Provided entries ▸
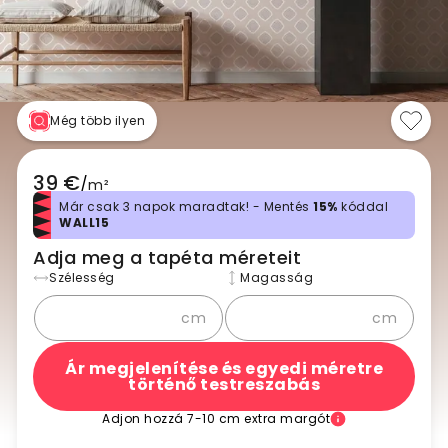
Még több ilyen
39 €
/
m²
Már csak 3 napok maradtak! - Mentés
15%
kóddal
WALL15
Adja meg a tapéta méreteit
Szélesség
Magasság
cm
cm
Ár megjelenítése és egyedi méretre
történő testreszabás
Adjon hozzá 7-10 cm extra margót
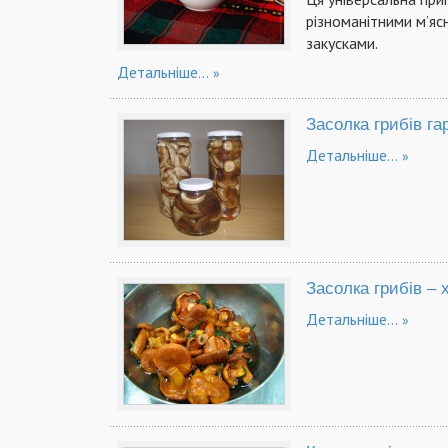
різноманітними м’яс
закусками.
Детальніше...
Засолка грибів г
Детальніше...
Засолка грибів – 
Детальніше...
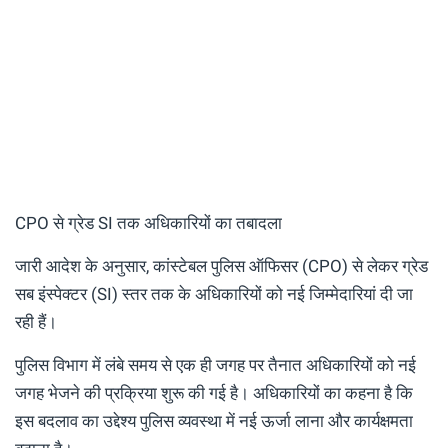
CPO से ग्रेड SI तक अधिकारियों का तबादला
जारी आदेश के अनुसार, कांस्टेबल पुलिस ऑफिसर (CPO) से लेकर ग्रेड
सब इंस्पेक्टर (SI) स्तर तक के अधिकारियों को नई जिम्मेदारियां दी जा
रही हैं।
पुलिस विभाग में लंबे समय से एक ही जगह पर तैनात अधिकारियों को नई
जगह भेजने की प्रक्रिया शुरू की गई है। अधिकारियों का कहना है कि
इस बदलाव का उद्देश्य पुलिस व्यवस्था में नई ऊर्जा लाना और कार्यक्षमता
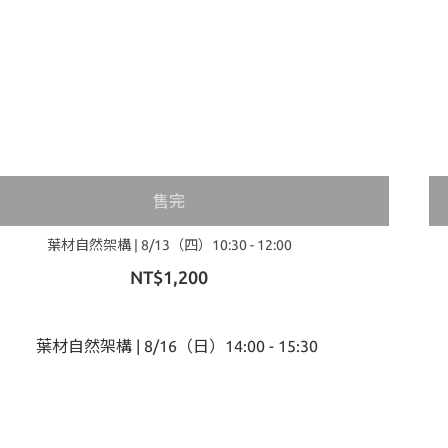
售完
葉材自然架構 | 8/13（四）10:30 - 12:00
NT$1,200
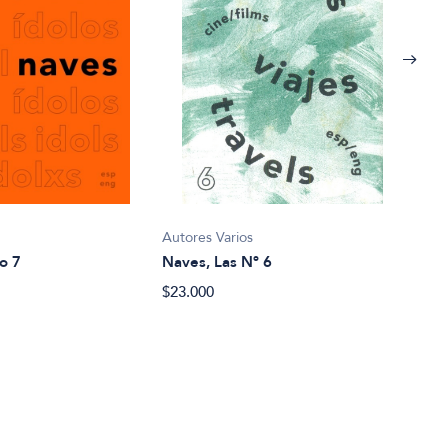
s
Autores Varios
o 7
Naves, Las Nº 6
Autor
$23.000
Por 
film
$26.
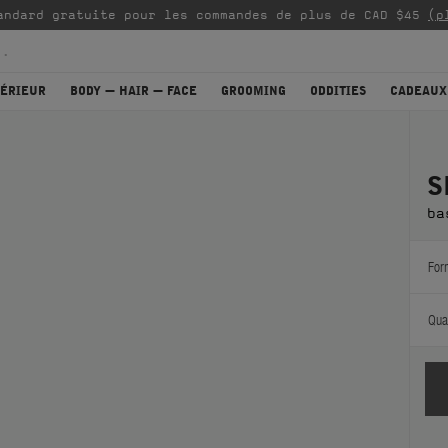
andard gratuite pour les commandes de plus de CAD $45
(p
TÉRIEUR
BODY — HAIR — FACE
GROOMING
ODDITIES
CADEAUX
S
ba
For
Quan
---
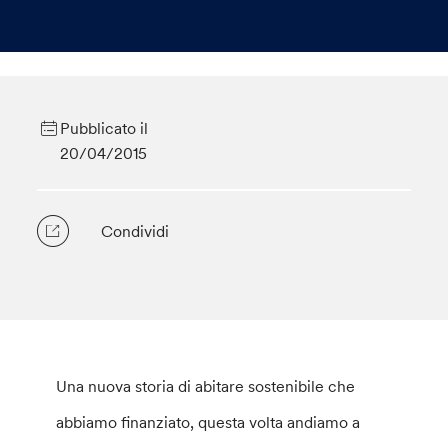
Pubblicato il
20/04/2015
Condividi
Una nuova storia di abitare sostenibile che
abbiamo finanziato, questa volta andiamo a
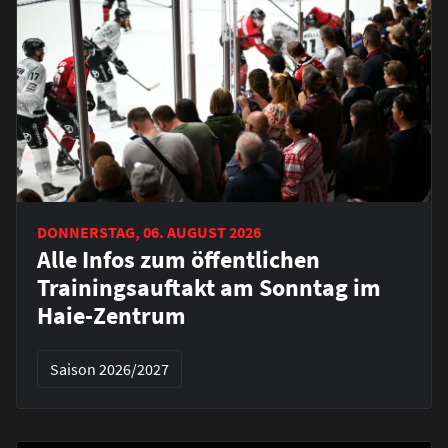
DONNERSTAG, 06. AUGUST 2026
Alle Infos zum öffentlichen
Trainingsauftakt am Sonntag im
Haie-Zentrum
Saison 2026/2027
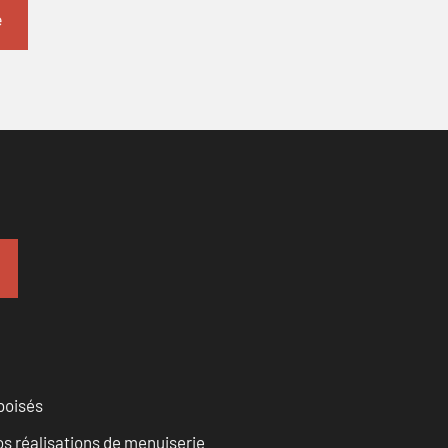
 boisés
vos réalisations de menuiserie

Task to complete ▸ Set the pictures aside and reproduce exactly the lines above, from the line holding "Saison 2026/2027" through the line holding "vos réalisations de menuiserie", both included, with nothing else.

Exercise answer ▸
Saison 2026/2027
 boisés
vos réalisations de menuiserie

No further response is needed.